Hacker News new | past | comments | ask | show | jobs | submit login
Google reveals details about its datacenters (highscalability.com)
281 points by toddh on Aug 11, 2015 | hide | past | web | favorite | 53 comments

The key takeaway for algorithms research seems to be that "[w]e don’t know how to build big networks that deliver lots of bandwidth". This is exactly what S. Borkar argued in his IPDPS'13 keynote [1]. An exa-scale cluster can't be cost-efficient unless the bisection bandwidth is highly sublinearly in the cluster's computing power.

We need new algorithms that - require communication volume and latency significantly sublinear in the local input size (ideally polylogarithmic) - don't depend on randomly distributed input data (most older work does)

It's really too bad that many in the theoretical computer science community think that distributed algorithms were solved in the 90s. They weren't.

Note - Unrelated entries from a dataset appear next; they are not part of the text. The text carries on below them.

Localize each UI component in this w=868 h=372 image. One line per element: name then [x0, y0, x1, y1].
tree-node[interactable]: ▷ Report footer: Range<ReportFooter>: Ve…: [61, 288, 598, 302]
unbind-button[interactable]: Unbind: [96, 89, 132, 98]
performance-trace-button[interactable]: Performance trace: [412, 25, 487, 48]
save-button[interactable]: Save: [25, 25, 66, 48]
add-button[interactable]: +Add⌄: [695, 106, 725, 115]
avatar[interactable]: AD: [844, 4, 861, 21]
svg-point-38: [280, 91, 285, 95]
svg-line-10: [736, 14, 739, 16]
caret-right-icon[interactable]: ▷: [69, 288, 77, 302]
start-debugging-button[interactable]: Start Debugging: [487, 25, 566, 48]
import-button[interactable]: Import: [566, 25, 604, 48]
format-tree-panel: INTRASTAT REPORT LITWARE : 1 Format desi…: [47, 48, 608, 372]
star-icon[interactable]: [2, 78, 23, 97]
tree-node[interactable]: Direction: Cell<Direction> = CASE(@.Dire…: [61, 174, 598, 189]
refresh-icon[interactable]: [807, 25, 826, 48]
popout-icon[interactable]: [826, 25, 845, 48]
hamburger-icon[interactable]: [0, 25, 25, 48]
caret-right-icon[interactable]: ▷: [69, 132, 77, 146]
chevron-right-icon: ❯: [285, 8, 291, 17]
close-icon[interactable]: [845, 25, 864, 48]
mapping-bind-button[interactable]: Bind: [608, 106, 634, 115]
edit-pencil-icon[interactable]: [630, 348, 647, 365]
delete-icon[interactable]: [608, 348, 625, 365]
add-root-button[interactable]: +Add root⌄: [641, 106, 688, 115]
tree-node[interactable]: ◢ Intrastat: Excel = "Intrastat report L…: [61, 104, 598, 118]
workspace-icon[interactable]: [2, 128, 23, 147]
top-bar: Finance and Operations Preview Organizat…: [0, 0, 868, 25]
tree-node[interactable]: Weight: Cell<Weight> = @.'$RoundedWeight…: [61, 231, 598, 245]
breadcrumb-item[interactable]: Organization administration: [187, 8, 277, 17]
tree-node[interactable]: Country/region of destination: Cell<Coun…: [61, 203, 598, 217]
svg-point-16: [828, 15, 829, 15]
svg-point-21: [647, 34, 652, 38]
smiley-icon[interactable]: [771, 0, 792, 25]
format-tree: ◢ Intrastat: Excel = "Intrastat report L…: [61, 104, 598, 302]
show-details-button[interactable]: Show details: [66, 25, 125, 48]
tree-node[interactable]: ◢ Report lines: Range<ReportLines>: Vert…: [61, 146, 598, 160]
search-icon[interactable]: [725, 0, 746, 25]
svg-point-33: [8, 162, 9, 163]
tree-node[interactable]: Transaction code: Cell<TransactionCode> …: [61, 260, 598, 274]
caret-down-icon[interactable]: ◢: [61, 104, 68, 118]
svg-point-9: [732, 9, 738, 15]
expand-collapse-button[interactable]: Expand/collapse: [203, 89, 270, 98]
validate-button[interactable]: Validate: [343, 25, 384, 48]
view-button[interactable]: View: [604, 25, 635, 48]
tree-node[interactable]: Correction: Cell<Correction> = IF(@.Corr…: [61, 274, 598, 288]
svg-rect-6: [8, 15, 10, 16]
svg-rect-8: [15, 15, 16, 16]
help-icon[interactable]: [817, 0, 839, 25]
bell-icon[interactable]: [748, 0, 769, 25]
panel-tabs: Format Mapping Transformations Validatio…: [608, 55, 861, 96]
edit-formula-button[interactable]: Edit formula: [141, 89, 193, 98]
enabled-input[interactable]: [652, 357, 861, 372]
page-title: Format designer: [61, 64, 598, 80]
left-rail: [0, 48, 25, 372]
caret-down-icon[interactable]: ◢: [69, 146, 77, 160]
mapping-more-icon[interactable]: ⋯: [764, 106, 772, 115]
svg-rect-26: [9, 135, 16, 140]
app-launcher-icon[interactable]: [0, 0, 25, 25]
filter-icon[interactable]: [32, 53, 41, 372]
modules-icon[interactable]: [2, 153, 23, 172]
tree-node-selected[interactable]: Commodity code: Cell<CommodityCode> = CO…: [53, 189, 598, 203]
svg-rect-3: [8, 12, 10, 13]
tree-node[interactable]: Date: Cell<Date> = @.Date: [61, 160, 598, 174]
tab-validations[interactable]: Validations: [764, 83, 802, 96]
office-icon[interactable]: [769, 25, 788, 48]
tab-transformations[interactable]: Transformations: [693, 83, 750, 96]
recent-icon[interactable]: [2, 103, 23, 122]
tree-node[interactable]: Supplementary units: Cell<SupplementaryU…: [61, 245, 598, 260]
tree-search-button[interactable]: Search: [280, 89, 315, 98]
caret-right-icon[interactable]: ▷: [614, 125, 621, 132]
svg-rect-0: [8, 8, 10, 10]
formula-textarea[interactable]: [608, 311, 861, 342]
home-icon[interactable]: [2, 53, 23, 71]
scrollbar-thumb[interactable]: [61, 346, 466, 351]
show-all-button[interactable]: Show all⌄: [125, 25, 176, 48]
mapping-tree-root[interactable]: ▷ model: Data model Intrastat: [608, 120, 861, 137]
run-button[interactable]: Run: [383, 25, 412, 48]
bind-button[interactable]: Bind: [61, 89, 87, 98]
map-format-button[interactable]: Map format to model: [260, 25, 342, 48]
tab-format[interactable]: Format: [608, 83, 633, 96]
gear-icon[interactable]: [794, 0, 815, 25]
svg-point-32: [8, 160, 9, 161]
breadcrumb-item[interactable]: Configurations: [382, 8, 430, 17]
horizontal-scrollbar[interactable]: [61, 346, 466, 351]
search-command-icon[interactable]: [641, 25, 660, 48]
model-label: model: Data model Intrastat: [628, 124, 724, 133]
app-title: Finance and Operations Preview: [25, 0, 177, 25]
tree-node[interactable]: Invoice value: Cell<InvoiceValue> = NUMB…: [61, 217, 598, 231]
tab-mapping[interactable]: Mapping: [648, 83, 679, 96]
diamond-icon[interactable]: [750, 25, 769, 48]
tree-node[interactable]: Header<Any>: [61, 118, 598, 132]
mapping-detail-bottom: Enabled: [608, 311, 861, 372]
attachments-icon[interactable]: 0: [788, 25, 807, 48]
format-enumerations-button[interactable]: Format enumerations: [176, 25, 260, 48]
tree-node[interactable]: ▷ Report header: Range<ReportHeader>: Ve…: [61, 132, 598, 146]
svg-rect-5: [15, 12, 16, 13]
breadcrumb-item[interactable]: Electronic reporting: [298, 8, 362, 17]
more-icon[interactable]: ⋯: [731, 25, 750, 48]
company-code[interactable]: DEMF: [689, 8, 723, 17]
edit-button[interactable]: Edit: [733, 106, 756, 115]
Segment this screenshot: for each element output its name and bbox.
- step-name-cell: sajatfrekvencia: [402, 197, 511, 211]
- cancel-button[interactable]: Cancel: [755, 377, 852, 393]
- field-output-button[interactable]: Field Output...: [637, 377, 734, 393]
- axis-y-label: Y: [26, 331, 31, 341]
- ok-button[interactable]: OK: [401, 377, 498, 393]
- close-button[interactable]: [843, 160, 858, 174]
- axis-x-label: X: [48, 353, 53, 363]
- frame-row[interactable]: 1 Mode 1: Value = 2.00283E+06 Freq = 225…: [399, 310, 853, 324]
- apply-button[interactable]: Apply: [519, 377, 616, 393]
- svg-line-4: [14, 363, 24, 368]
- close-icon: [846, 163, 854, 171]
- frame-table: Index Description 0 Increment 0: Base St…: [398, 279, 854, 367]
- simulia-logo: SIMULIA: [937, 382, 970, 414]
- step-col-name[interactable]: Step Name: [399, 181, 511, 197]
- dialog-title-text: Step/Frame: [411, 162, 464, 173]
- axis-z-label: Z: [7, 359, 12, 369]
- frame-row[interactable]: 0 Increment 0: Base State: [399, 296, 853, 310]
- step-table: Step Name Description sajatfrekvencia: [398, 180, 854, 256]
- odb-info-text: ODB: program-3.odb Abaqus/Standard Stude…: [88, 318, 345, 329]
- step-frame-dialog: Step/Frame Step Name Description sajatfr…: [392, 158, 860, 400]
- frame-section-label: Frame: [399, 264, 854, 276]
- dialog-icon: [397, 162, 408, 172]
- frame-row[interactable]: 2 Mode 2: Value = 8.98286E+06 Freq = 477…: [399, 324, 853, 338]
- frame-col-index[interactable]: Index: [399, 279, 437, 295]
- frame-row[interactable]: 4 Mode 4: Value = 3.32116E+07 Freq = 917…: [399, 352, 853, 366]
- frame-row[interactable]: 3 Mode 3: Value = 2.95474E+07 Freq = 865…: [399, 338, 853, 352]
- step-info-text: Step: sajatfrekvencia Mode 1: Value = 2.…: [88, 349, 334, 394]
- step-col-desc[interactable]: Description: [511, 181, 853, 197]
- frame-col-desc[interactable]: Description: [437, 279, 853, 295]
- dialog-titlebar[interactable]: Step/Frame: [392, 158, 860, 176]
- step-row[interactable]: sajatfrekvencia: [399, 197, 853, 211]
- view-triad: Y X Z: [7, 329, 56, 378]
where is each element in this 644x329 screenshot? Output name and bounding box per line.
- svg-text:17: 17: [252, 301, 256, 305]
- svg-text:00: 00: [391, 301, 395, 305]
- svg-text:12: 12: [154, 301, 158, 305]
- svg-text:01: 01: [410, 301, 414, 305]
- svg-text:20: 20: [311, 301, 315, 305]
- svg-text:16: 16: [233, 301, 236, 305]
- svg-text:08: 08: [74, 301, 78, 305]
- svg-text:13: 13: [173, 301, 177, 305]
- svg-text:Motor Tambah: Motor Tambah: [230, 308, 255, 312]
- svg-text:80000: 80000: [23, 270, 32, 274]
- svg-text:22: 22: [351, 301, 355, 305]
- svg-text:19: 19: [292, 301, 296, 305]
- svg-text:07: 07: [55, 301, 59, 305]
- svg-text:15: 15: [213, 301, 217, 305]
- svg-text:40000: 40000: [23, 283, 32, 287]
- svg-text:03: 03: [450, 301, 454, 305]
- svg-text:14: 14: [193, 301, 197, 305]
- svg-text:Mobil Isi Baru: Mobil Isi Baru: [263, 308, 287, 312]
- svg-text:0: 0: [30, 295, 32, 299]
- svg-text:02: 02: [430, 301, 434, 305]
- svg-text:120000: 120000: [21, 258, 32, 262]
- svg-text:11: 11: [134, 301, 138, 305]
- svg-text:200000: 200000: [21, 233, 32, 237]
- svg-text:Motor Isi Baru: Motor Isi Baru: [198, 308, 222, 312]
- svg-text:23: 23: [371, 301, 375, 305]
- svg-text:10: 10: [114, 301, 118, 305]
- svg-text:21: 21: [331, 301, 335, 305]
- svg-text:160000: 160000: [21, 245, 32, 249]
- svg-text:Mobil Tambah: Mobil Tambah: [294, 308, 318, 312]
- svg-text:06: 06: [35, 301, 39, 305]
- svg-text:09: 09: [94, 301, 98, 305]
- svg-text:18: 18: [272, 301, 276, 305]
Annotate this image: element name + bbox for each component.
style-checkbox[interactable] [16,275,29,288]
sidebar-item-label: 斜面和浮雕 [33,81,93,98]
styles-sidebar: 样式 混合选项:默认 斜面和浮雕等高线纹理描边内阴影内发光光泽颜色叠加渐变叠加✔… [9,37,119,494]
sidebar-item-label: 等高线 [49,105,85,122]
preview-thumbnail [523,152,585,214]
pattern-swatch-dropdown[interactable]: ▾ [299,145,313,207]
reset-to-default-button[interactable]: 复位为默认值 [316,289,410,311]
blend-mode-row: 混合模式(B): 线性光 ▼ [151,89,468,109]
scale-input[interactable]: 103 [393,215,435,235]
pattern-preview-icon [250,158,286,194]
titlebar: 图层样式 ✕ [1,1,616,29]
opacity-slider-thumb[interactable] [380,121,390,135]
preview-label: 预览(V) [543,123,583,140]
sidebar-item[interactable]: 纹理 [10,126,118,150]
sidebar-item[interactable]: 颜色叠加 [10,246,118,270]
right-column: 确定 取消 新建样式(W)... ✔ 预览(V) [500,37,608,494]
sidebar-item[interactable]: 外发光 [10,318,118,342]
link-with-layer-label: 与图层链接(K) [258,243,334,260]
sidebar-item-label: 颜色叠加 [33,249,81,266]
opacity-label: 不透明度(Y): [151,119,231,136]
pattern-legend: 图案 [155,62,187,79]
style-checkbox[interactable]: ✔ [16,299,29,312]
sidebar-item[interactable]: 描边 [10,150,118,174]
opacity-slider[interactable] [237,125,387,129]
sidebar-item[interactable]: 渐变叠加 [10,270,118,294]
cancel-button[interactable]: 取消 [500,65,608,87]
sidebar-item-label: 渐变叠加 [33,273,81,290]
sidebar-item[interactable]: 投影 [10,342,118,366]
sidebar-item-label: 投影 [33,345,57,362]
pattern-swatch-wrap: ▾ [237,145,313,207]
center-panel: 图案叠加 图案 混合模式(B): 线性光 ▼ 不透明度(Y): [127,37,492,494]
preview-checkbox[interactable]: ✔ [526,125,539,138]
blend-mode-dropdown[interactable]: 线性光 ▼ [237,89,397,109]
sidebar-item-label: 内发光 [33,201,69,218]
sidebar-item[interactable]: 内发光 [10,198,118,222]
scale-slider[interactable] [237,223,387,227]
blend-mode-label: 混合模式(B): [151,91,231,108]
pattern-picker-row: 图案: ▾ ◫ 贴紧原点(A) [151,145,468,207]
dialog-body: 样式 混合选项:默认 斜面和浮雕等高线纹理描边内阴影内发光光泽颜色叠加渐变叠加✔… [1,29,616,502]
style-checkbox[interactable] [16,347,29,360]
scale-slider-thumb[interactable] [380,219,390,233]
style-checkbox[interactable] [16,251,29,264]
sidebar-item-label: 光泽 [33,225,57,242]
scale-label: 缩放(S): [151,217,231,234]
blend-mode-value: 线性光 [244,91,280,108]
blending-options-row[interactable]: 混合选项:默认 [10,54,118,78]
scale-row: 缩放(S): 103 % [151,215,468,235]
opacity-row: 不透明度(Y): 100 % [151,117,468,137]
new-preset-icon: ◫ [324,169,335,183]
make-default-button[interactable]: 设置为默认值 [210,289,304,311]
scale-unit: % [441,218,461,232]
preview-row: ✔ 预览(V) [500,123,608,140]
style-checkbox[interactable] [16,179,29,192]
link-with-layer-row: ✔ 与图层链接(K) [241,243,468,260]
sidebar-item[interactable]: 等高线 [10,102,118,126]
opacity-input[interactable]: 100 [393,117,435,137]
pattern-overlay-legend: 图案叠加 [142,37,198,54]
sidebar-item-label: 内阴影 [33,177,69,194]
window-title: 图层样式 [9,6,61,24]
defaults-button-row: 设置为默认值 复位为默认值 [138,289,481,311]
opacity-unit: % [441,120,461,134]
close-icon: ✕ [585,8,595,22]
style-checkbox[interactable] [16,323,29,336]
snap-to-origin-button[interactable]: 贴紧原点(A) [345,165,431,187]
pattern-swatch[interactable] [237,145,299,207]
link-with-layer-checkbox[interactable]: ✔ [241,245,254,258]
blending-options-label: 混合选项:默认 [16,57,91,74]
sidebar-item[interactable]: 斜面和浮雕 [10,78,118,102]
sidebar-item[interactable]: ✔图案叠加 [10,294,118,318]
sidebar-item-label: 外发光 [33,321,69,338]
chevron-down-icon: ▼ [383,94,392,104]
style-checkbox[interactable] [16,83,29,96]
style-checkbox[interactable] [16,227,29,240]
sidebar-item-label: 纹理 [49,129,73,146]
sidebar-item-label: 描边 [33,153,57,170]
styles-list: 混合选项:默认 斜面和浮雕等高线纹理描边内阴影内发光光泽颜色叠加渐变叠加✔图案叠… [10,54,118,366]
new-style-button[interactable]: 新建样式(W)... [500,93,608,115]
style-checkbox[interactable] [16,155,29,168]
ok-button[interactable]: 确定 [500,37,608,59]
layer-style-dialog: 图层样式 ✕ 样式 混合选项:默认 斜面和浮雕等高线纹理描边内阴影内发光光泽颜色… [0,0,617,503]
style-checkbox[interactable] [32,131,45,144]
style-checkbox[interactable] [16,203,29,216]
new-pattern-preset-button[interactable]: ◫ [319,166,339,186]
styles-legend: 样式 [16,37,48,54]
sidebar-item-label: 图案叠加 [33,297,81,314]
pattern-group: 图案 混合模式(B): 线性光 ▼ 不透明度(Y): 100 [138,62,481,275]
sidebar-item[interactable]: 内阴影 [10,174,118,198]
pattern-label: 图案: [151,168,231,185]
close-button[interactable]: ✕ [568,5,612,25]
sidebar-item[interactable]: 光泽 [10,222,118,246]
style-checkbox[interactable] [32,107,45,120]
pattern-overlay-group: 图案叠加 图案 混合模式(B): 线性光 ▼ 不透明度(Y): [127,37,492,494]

[1] http://www.ipdps.org/ipdps2013/SBorkar_IPDPS_May_2013.pdf

One of the biggest things I've had to unlearn as an SRE leaving google is this: RPC traffic is not free, fast, and reliable (So long as you don't go cross-datacenter). For most companies it is expensive and slow. Facebook's networks are still designed for early-2000s era topologies and their newer topologies won't fix that; They've still got way too little top-of-rack bandwidth to the other racks nearby.

Microsoft hasn't even caught on yet, and is still designing for bigger and bigger monolithic servers. I can't tell what Amazon is doing, but they seem to have the idea with ELBs at multiple layers.

This is what continues to shock me about the tech industry. Google started revolutionizing the way data centers work more than 15 years ago, and it's a huge reason why they are able to execute on ambitious projects so well and serve up content that has a ton of compute behind it yet do so incredibly fast yet also incredibly cheaply. That cuts right to the bottom line, yet nobody else has copied google yet. I think it's a huge indication of just how immature the entire industry truly is. It's difficult enough to get anything done these days, let alone get something exceptional done well. We're only just a little bit out of the deep depths of the "software crisis" where the ability to run a successful software project was a hit or miss thing. But we're still in the software crisis shallows, and it'll be a long time before we make land fall.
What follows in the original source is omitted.